Reinsurance fees are based on an annual national contribution rate and are calculated by multiplying the number of covered lives (employees and their dependents) for all of the entity’s plans and coverage that must pay contributions by the national contribution rate for the year. For 2016, the national contribution rate is $27 per enrollee per year (about $2.25 per month). The fees may be paid in either one lump sum or in two installments

  • For plans subject to the reinsurance fee in 2016, submit the 2016 contribution form and make appropriate payments for the 2016 benefit year, as follows:
    • If you are paying in one lump sum, $27 per covered life is due by Jan. 15, 2017.
    • If you are paying in two installments, $21.60 per covered life is due by Jan. 15, 2017, and $5.40 per covered life is due by Nov. 15, 2017.

Employer Shared Responsibility Rules

Under the ACA’s employer shared responsibility rules, applicable large employers (ALEs) that do not offer affordable, minimum value health coverage to their full-time employees (and dependent children) will be subject to penalties if any full-time employee receives a subsidy for health coverage through an Exchange. These employer shared responsibility requirements are also known as the “employer mandate” or “pay or play” rules.

Please keep in mind that this section includes updates to the employer shared responsibility rules for 2017. It does not provide an in-depth description of the rules or an analysis of how the rules will affect your organization. Please contact Martin J. Wolff & Company Inc., Insurance Agents for more information on the employer shared responsibility rules, including a more comprehensive compliance checklist for 2017.

ACA Requirement

Action Items

Health Plan Affordability: An ALE’s health coverage is affordable if the employee’s required contribution for the lowest-cost self-only coverage that provides minimum value does not exceed 9.5 percent of the employee’s household income for the taxable year (adjusted to 9.69 percent for plan years beginning in 2017).

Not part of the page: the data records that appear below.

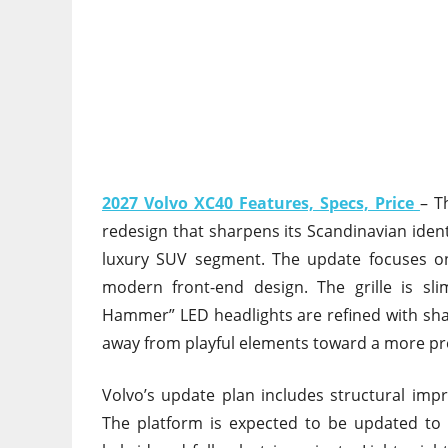
2027 Volvo XC40 Features, Specs, Price
– T
redesign that sharpens its Scandinavian ident
luxury SUV segment. The update focuses o
modern front-end design. The grille is sl
Hammer” LED headlights are refined with shar
away from playful elements toward a more p
Volvo’s update plan includes structural imp
The platform is expected to be updated to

Because an ALE generally will not know an employee’s household income, three affordability safe harbors may be used to determine the plan’s affordability based on information that is available to the ALE. These safe harbors allow an ALE to measure affordability based on the employee’s W-2 wages, the employee’s rate-of-pay income or the federal poverty level for a single individual.

 

  • Review the cost of your health plan coverage to determine whether it’s affordable for your employees by using one or more of the affordability safe harbors.
  • For plan years beginning in 2017, coverage is affordable if the employee portion of the premium for the lowest-cost, self-only coverage that provides minimum value does not exceed 9.69 percent of an employee’s W-2 wages, rate-of-pay income or the federal poverty level for a single individual. The cost of family coverage is not taken into account.

 

 

 

 

Other updated amounts have not yet been announced, but may change for 2017 (such as the dollar amounts for calculating employer shared responsibility penalties).